- **Problem details**:
All lines with the word "gastos" must be pulled from the entries below.
Information START
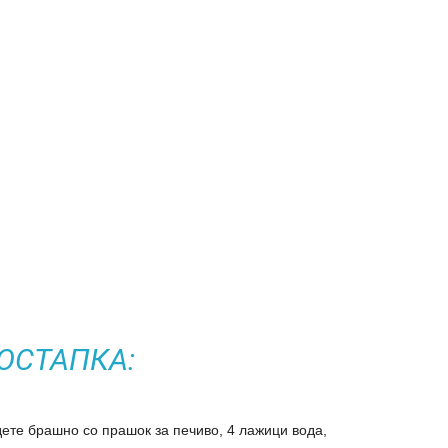
ОСТАПКА:
дете брашно со прашок за печиво, 4 лажици вода,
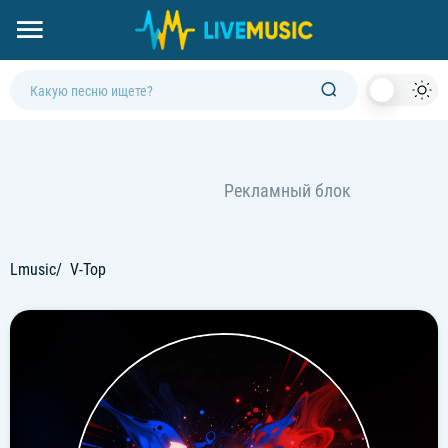
Dark
Mod
Lmusic
V-Top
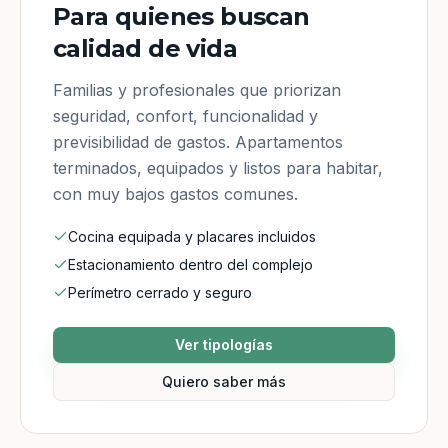
Para quienes buscan
calidad de vida
Familias y profesionales que priorizan
seguridad, confort, funcionalidad y
previsibilidad de gastos. Apartamentos
terminados, equipados y listos para habitar,
con muy bajos gastos comunes.
Cocina equipada y placares incluidos
Estacionamiento dentro del complejo
Perímetro cerrado y seguro
Ver tipologías
Quiero saber más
Information END
- **Exercise result**:
previsibilidad de gastos. Apartamentos
con muy bajos gastos comunes.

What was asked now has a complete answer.